PCA Rotations: What are they

Author

Sam Passmore

Published

May 29, 2026

I have been asked a couple of times about the use of rotations in Principal Component Analysis (PCA). Each time it is far enough apart that I forget what I said the previous time, so I have written down what I should say here.

What happens in a PCA

Conceptually, PCA commonly is to summarise the latent variation within a dataset. That is, when we want to measure something that is not directly accessible, a way around that is to ask a number of questions that are measurable and combine them in a way that reflects the underlying thing we do want to measure.

A PCA aims to do this mathematically by measuring the correlation between all pairs of variables1, then creating new variables based on those correlations and weights of the original variables through an approach called eigenvalue decomposition. Variables that are similar weight heavily onto the same principal component, and there can be as many principal components as there are variables.

PCA extracts components; rotations such as varimax are post-hoc steps applied after extraction. Varimax is an orthogonal rotation that seeks to simplify loadings by making large weights larger and small weights smaller while keeping components orthogonal (uncorrelated). This combination prioritizes a simpler structure of the principal components.

In most social sciences, assuming that latent variables are uncorrelated is usually a poor assumption. Most aspects of human behaviour impact each other in some way, and so we often want to relax this assumption, using alternative rotations, such as Promax (PROjection to MAXimise simplicity) and ObliMin (OBLIque MINimum). But, often we do not have a good understanding of how these approaches vary or differ in their approach to measuring latent variables. Let us look at this in a simulated example.
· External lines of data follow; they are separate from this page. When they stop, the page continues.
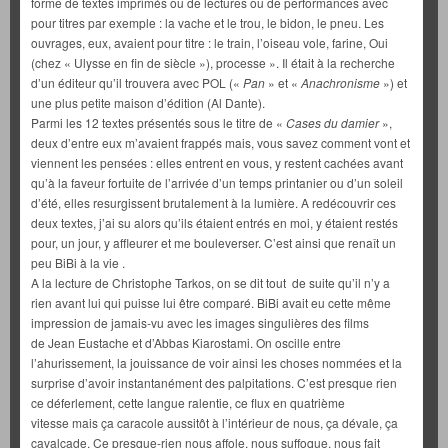
forme de textes imprimés ou de lectures ou de performances avec
pour titres par exemple : la vache et le trou, le bidon, le pneu. Les
ouvrages, eux, avaient pour titre : le train, l’oiseau vole, farine, Oui
(chez « Ulysse en fin de siècle »), processe ». Il était à la recherche
d’un éditeur qu’il trouvera avec POL («
Pan
» et «
Anachronisme
») et
une plus petite maison d’édition (Al Dante).
Parmi les 12 textes présentés sous le titre de «
Cases du damier
»,
deux d’entre eux m’avaient frappés mais, vous savez comment vont et
viennent les pensées : elles entrent en vous, y restent cachées avant
qu’à la faveur fortuite de l’arrivée d’un temps printanier ou d’un soleil
d’été, elles resurgissent brutalement à la lumière. A redécouvrir ces
deux textes, j’ai su alors qu’ils étaient entrés en moi, y étaient restés
pour, un jour, y affleurer et me bouleverser. C’est ainsi que renaît un
peu BiBi à la vie .
A la lecture de Christophe Tarkos, on se dit tout de suite qu’il n’y a
rien avant lui qui puisse lui être comparé. BiBi avait eu cette même
impression de jamais-vu avec les images singulières des films
de Jean Eustache et d’Abbas Kiarostami. On oscille entre
l’ahurissement, la jouissance de voir ainsi les choses nommées et la
surprise d’avoir instantanément des palpitations. C’est presque rien
ce déferlement, cette langue ralentie, ce flux en quatrième
vitesse mais ça caracole aussitôt à l’intérieur de nous, ça dévale, ça
cavalcade. Ce presque-rien nous affole, nous suffoque, nous fait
In the simulated example, I start with the end product (two latent factors named F1 and F2), then create four variables from these latent factors (V1, V2, V3, V4). F1 and F2 have a 0.2 correlation that I have imposed, which is a low but not negligible relationship between latent variables. This is created below with the code: F2 <- 0.2 * F1 + sqrt(1 - 0.2^2) * rnorm(n), which constructs F2 with approximate correlation 0.2 to F1. I specify the weights so that V1 and V2 are weighted towards F1 (0.8 and 0.7 respectively), and V3 and V4 are weighted towards F2 (0.8; 0.7), and add some normally distributed noise to those variables. The variables V1-V4 then sit in a data frame df. The correlation matrix between each variable shows us that there is a stronger relationship between V1-2 and V3-4 but there is also some relationship across this divided, which is not an uncommon finding in social datasets.

library(psych)
library(ggplot2)
library(ggpubr)
library(GGally)

# --- Step 1: Create example data with clear 2-factor structure ---
set.seed(123)
n <- 200
F1 <- rnorm(n)
F2 <- F1 * 0.2 + sqrt(1 - 0.2^2) * rnorm(n)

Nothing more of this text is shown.